● **What you need to do**: Every line with the word "phpBB" in it should be extracted from the data that follows.

Page-level text extractions
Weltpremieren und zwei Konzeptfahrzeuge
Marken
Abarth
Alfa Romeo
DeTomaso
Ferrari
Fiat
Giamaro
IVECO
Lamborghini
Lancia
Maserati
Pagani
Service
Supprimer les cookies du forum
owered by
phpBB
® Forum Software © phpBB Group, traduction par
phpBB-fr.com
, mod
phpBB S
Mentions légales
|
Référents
--
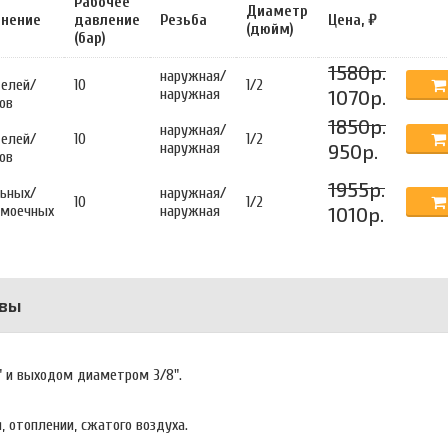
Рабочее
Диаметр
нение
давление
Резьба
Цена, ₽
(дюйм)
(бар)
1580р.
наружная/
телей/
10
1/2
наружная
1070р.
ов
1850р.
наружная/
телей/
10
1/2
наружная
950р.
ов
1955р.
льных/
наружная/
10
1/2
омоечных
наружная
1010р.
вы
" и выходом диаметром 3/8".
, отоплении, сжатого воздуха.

● **Task response**:
phpBB
® Forum Software © phpBB Group, traduction par
phpBB-fr.com
phpBB S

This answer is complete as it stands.